As such, it has become popular to state that Kim Jong-un will inherently distrust the US because of its lawless, reckless and disturbing actions taken against Venezuela. And yet, to imply that Kim would reach such a conclusion is to imply that Kim Jong-un is as stupid as the average social media conspiracy theorist.
First of all, Kim is well aware of his Chinese and Russian nuclear insurance policy. Secondly, Kim’s warm personal relationship with Donald Trump helps to demonstrate that Kim is also well aware of the reality that Andrew Kroybko wrote about last year. To put it bluntly – if Kim did not think that his economy would improve due to the peace process, he would have little incentive to pursue relations with the US as much as he already has. Finally, Kim Jong-un, like Xi Jinping, will be fully aware that whilst China and the Soviet Union prevented the US from controlling all of Korea and ultimately worked with the North Vietnamese to secure a devastating loss for US and South Vietnamese forces – during this same period in history, the US could do and did do whatever it wanted to do in Latin America and the Caribbean, with the lone exception of Cuba. Even in the aftermath of the late Cold War conflict in Nicaragua, the Soviet backed Daniel Ortega lost the 1990 presidential election, thus cementing the failure of Moscow’s long distance backing of the Sandinistas.

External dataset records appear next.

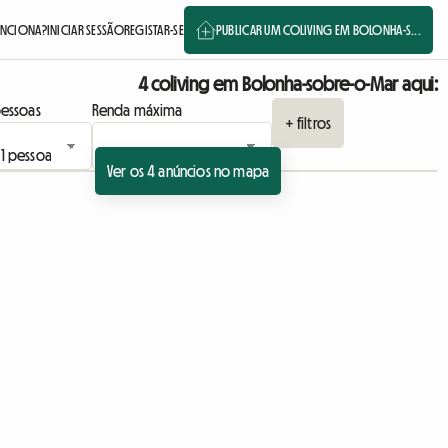
NCIONA?
INICIAR SESSÃO
REGISTAR-SE
PUBLICAR UM COLIVING EM BOLONHA-S...
4 coliving em Bolonha-sobre-o-Mar aqui:
essoas
Renda máxima
+ filtros
Ver os 4 anúncios no mapa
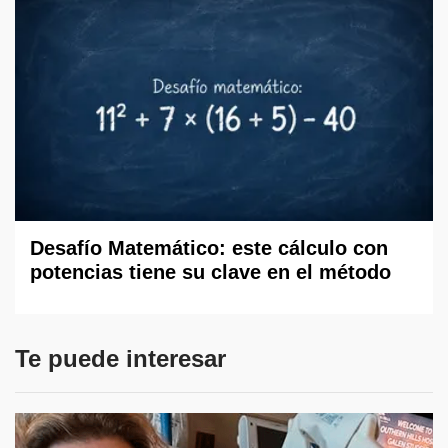
Desafío Matemático: este cálculo con
potencias tiene su clave en el método
Te puede interesar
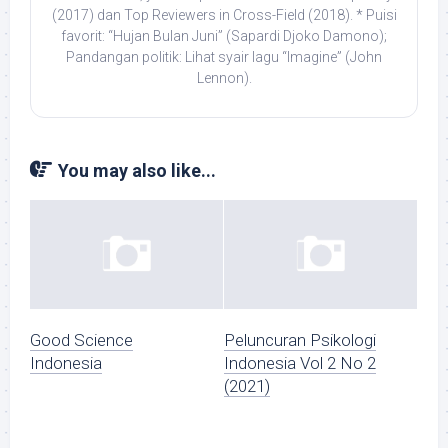
(2017) dan Top Reviewers in Cross-Field (2018). * Puisi
favorit: “Hujan Bulan Juni” (Sapardi Djoko Damono);
Pandangan politik: Lihat syair lagu “Imagine” (John
Lennon).
You may also like...
Good Science
Peluncuran Psikologi
Indonesia
Indonesia Vol 2 No 2
(2021)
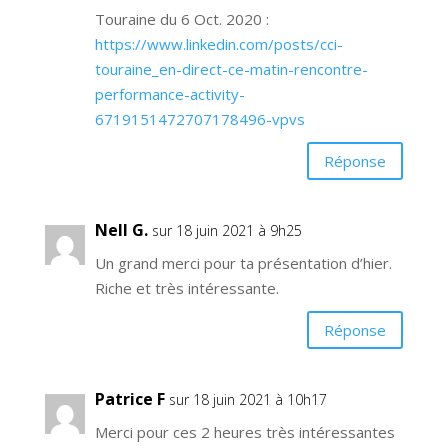
Touraine du 6 Oct. 2020 :
https://www.linkedin.com/posts/cci-
touraine_en-direct-ce-matin-rencontre-
performance-activity-
6719151472707178496-vpvs
Réponse
Nell G.
sur 18 juin 2021 à 9h25
Un grand merci pour ta présentation d’hier.
Riche et très intéressante.
Réponse
Patrice F
sur 18 juin 2021 à 10h17
Merci pour ces 2 heures très intéressantes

In this sense, while the DPRK’s geography and history indicates that even if the peace process were to somehow fail (a very unlikely event), the DPRK still would not be subjected to US led regime change. By contrast, the history and geography of Venezuela indicates that barring some last minute political compromise, the US may ultimately get what it desires as it has time and again in Latin America – whether before the Cold War, during the Cold War or after the Cold War.
The DPRK is on record condemning the US approach to Venezuela, but if China and Russia can’t do anything to actively stop the US in Venezuela, the DPRK can’t either. Kim knows this and that is why he is operating on the principle of ‘Korea first’. Because of this, the Hanoi conference will not be impacted by the ongoing events in Venezuela in any way.